Exercise brief
Repeat the data as given. Images do not go in the copy.

Data: Begin

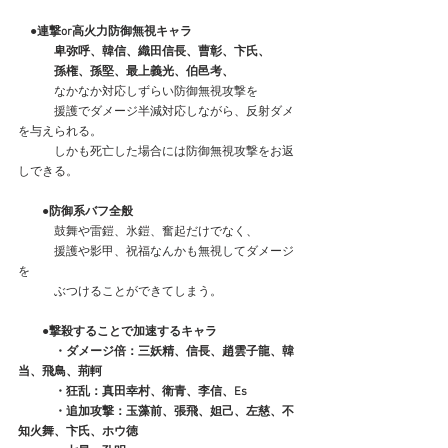
　●連撃or高火力防御無視キャラ
　　卑弥呼、韓信、織田信長、曹彰、卞氏、
　　　孫権、孫堅、最上義光、伯邑考、
　　　なかなか対応しずらい防御無視攻撃を
　　　援護でダメージ半減対応しながら、反射ダメ
を与えられる。
　　　しかも死亡した場合には防御無視攻撃をお返
しできる。
　　●防御系バフ全般
　　　鼓舞や雷鎧、氷鎧、奮起だけでなく、
　　　援護や影甲、祝福なんかも無視してダメージ
を
　　　ぶつけることができてしまう。
　　●撃殺することで加速するキャラ
　　　・ダメージ倍：三妖精、信長、趙雲子龍、韓
当、飛鳥、荊軻　
　　　・狂乱：真田幸村、衛青、李信、Es
　　　・追加攻撃：玉藻前、張飛、妲己、左慈、不
知火舞、卞氏、ホウ徳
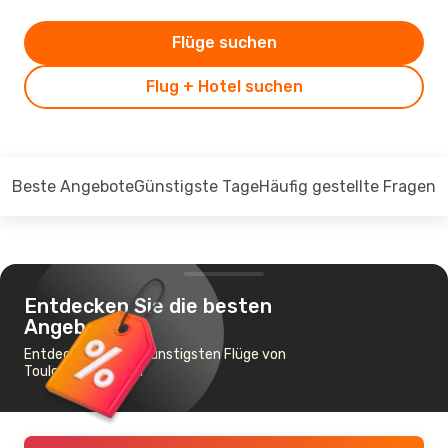
Flüge suchen
Flug + Hotel suchen
Beste Angebote
Günstigste Tage
Häufig gestellte Fragen
Entdecken Sie die besten
Angebote
Entdecken Sie die günstigsten Flüge von
Toulouse nach Bali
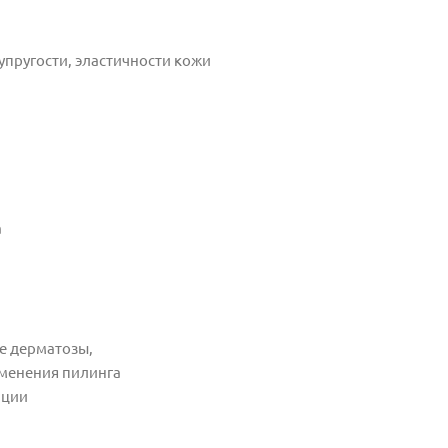
упругости, эластичности кожи
а
ие дерматозы,
именения пилинга
ации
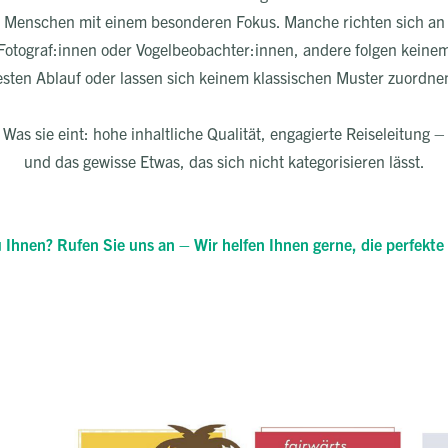
Menschen mit einem besonderen Fokus. Manche richten sich an
Fotograf:innen oder Vogelbeobachter:innen, andere folgen keine
esten Ablauf oder lassen sich keinem klassischen Muster zuordne
Was sie eint: hohe inhaltliche Qualität, engagierte Reiseleitung –
und das gewisse Etwas, das sich nicht kategorisieren lässt.
 Ihnen? Rufen Sie uns an – Wir helfen Ihnen gerne, die perfekte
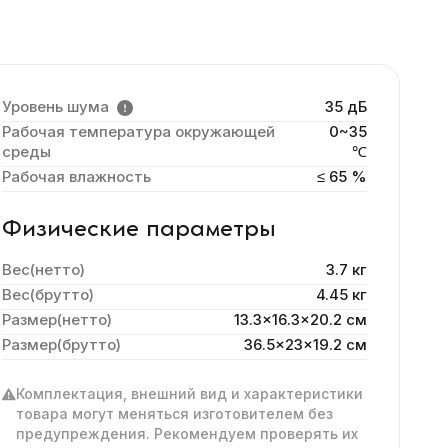
Уровень шума
35 дБ
Рабочая температура окружающей
0~35
среды
℃
Рабочая влажность
≤ 65 %
Физические параметры
Вес(нетто)
3.7 кг
Вес(брутто)
4.45 кг
Размер(нетто)
13.3x16.3x20.2 cм
Размер(брутто)
36.5x23x19.2 см
Комплектация, внешний вид и характеристики
товара могут меняться изготовителем без
предупреждения. Рекомендуем проверять их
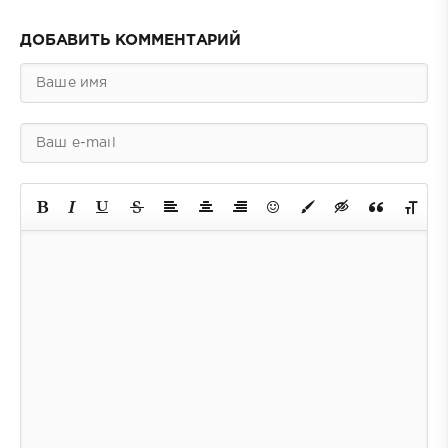
ДОБАВИТЬ КОММЕНТАРИЙ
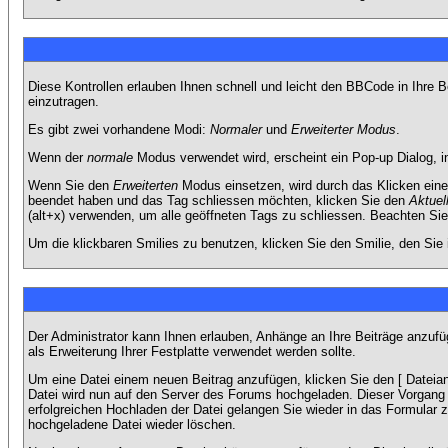
Diese Kontrollen erlauben Ihnen schnell und leicht den BBCode in Ihre 
einzutragen.
Es gibt zwei vorhandene Modi:
Normaler
und
Erweiterter Modus
.
Wenn der
normale
Modus verwendet wird, erscheint ein Pop-up Dialog, in
Wenn Sie den
Erweiterten
Modus einsetzen, wird durch das Klicken eine
beendet haben und das Tag schliessen möchten, klicken Sie den
Aktuel
(alt+x) verwenden, um alle geöffneten Tags zu schliessen. Beachten Sie b
Um die klickbaren Smilies zu benutzen, klicken Sie den Smilie, den Sie
Der Administrator kann Ihnen erlauben, Anhänge an Ihre Beiträge anzufü
als Erweiterung Ihrer Festplatte verwendet werden sollte.
Um eine Datei einem neuen Beitrag anzufügen, klicken Sie den [ Dateianh
Datei wird nun auf den Server des Forums hochgeladen. Dieser Vorgang 
erfolgreichen Hochladen der Datei gelangen Sie wieder in das Formular 
hochgeladene Datei wieder löschen.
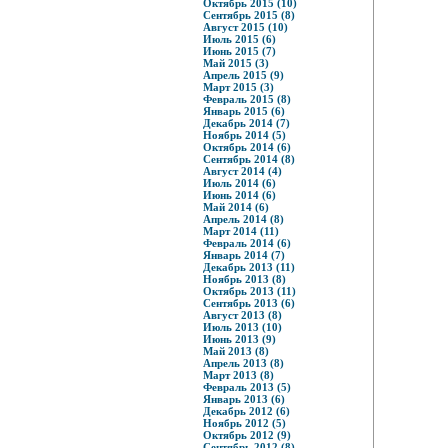
Октябрь 2015 (10)
Сентябрь 2015 (8)
Август 2015 (10)
Июль 2015 (6)
Июнь 2015 (7)
Май 2015 (3)
Апрель 2015 (9)
Март 2015 (3)
Февраль 2015 (8)
Январь 2015 (6)
Декабрь 2014 (7)
Ноябрь 2014 (5)
Октябрь 2014 (6)
Сентябрь 2014 (8)
Август 2014 (4)
Июль 2014 (6)
Июнь 2014 (6)
Май 2014 (6)
Апрель 2014 (8)
Март 2014 (11)
Февраль 2014 (6)
Январь 2014 (7)
Декабрь 2013 (11)
Ноябрь 2013 (8)
Октябрь 2013 (11)
Сентябрь 2013 (6)
Август 2013 (8)
Июль 2013 (10)
Июнь 2013 (9)
Май 2013 (8)
Апрель 2013 (8)
Март 2013 (8)
Февраль 2013 (5)
Январь 2013 (6)
Декабрь 2012 (6)
Ноябрь 2012 (5)
Октябрь 2012 (9)
Сентябрь 2012 (8)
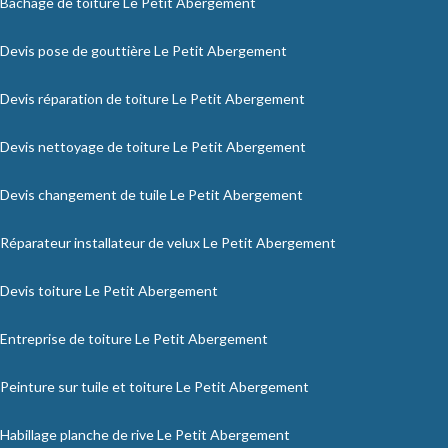
Bâchage de toiture Le Petit Abergement
Devis pose de gouttière Le Petit Abergement
Devis réparation de toiture Le Petit Abergement
Devis nettoyage de toiture Le Petit Abergement
Devis changement de tuile Le Petit Abergement
Réparateur installateur de velux Le Petit Abergement
Devis toiture Le Petit Abergement
Entreprise de toiture Le Petit Abergement
Peinture sur tuile et toiture Le Petit Abergement
Habillage planche de rive Le Petit Abergement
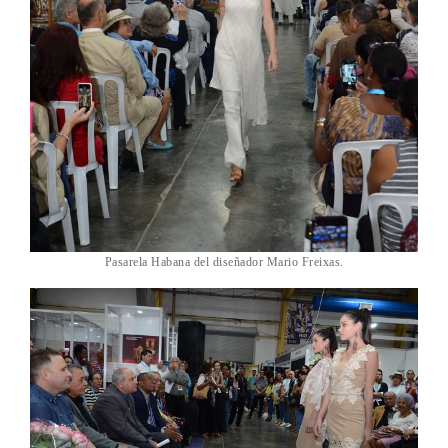
Pasarela Habana del diseñador Mario Freixas.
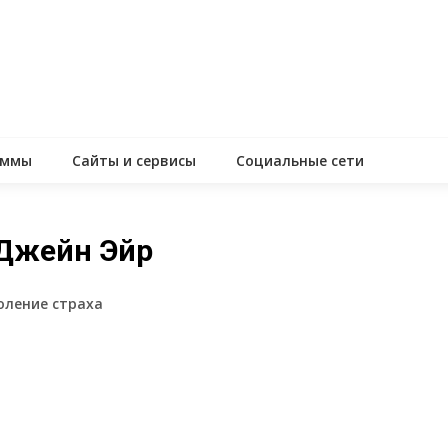
аммы
Сайты и сервисы
Социальные сети
 Джейн Эйр
доление страха
assniki
равить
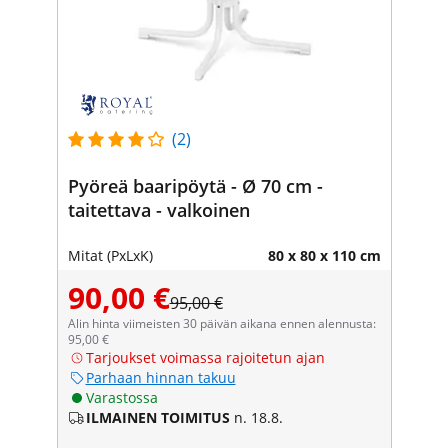
(2)
Pyöreä baaripöytä - Ø 70 cm -
taitettava - valkoinen
Mitat (PxLxK)
80 x 80 x 110 cm
90,00 €
95,00 €
Alin hinta viimeisten 30 päivän aikana ennen alennusta:
95,00 €
Tarjoukset voimassa rajoitetun ajan
Parhaan hinnan takuu
Varastossa
ILMAINEN TOIMITUS
n. 18.8.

Data: End

Expected output
　●連撃or高火力防御無視キャラ
　　卑弥呼、韓信、織田信長、曹彰、卞氏、
　　　孫権、孫堅、最上義光、伯邑考、
　　　なかなか対応しずらい防御無視攻撃を
　　　援護でダメージ半減対応しながら、反射ダメ
を与えられる。
　　　しかも死亡した場合には防御無視攻撃をお返
しできる。
　　●防御系バフ全般
　　　鼓舞や雷鎧、氷鎧、奮起だけでなく、
　　　援護や影甲、祝福なんかも無視してダメージ
を
　　　ぶつけることができてしまう。
　　●撃殺することで加速するキャラ
　　　・ダメージ倍：三妖精、信長、趙雲子龍、韓
当、飛鳥、荊軻　
　　　・狂乱：真田幸村、衛青、李信、Es
　　　・追加攻撃：玉藻前、張飛、妲己、左慈、不
知火舞、卞氏、ホウ徳
Flüge suchen
Flug + Hotel suchen
Beste Angebote
Günstigste Tage
Häufig gestellte Fragen
Entdecken Sie die besten
Angebote
Entdecken Sie die günstigsten Flüge von
Toulouse nach Bali
упругости, эластичности кожи
а
ие дерматозы,
именения пилинга
ации
Menschen mit einem besonderen Fokus. Manche richten sich an
Fotograf:innen oder Vogelbeobachter:innen, andere folgen keine
esten Ablauf oder lassen sich keinem klassischen Muster zuordne
Was sie eint: hohe inhaltliche Qualität, engagierte Reiseleitung –
und das gewisse Etwas, das sich nicht kategorisieren lässt.
 Ihnen? Rufen Sie uns an – Wir helfen Ihnen gerne, die perfekte
Уровень шума
35 дБ
Рабочая температура окружающей
0~35
среды
℃
Рабочая влажность
≤ 65 %
Физические параметры
Вес(нетто)
3.7 кг
Вес(брутто)
4.45 кг
Размер(нетто)
13.3x16.3x20.2 cм
Размер(брутто)
36.5x23x19.2 см
Комплектация, внешний вид и характеристики
товара могут меняться изготовителем без
предупреждения. Рекомендуем проверять их
ДОБАВИТЬ КОММЕНТАРИЙ
Diese Kontrollen erlauben Ihnen schnell und leicht den BBCode in Ihre 
einzutragen.
Es gibt zwei vorhandene Modi:
Normaler
und
Erweiterter Modus
.
Wenn der
normale
Modus verwendet wird, erscheint ein Pop-up Dialog, in
Wenn Sie den
Erweiterten
Modus einsetzen, wird durch das Klicken eine
beendet haben und das Tag schliessen möchten, klicken Sie den
Aktuel
(alt+x) verwenden, um alle geöffneten Tags zu schliessen. Beachten Sie b
Um die klickbaren Smilies zu benutzen, klicken Sie den Smilie, den Sie
Der Administrator kann Ihnen erlauben, Anhänge an Ihre Beiträge anzufü
als Erweiterung Ihrer Festplatte verwendet werden sollte.
Um eine Datei einem neuen Beitrag anzufügen, klicken Sie den [ Dateianh
Datei wird nun auf den Server des Forums hochgeladen. Dieser Vorgang 
erfolgreichen Hochladen der Datei gelangen Sie wieder in das Formular 
hochgeladene Datei wieder löschen.
Октябрь 2015 (10)
Сентябрь 2015 (8)
Август 2015 (10)
Июль 2015 (6)
Июнь 2015 (7)
Май 2015 (3)
Апрель 2015 (9)
Март 2015 (3)
Февраль 2015 (8)
Январь 2015 (6)
Декабрь 2014 (7)
Ноябрь 2014 (5)
Октябрь 2014 (6)
Сентябрь 2014 (8)
Август 2014 (4)
Июль 2014 (6)
Июнь 2014 (6)
Май 2014 (6)
Апрель 2014 (8)
Март 2014 (11)
Февраль 2014 (6)
Январь 2014 (7)
Декабрь 2013 (11)
Ноябрь 2013 (8)
Октябрь 2013 (11)
Сентябрь 2013 (6)
Август 2013 (8)
Июль 2013 (10)
Июнь 2013 (9)
Май 2013 (8)
Апрель 2013 (8)
Март 2013 (8)
Февраль 2013 (5)
Январь 2013 (6)
Декабрь 2012 (6)
Ноябрь 2012 (5)
Октябрь 2012 (9)
Сентябрь 2012 (8)
Bâchage de toiture Le Petit Abergement
Devis pose de gouttière Le Petit Abergement
Devis réparation de toiture Le Petit Abergement
Devis nettoyage de toiture Le Petit Abergement
Devis changement de tuile Le Petit Abergement
Réparateur installateur de velux Le Petit Abergement
Devis toiture Le Petit Abergement
Entreprise de toiture Le Petit Abergement
Peinture sur tuile et toiture Le Petit Abergement
Habillage planche de rive Le Petit Abergement
Pasarela Habana del diseñador Mario Freixas.
аммы
Сайты и сервисы
Социальные сети
 Джейн Эйр
доление страха
assniki
равить
(2)
Pyöreä baaripöytä - Ø 70 cm -
taitettava - valkoinen
Mitat (PxLxK)
80 x 80 x 110 cm
90,00 €
95,00 €
Alin hinta viimeisten 30 päivän aikana ennen alennusta:
95,00 €
Tarjoukset voimassa rajoitetun ajan
Parhaan hinnan takuu
Varastossa
ILMAINEN TOIMITUS
n. 18.8.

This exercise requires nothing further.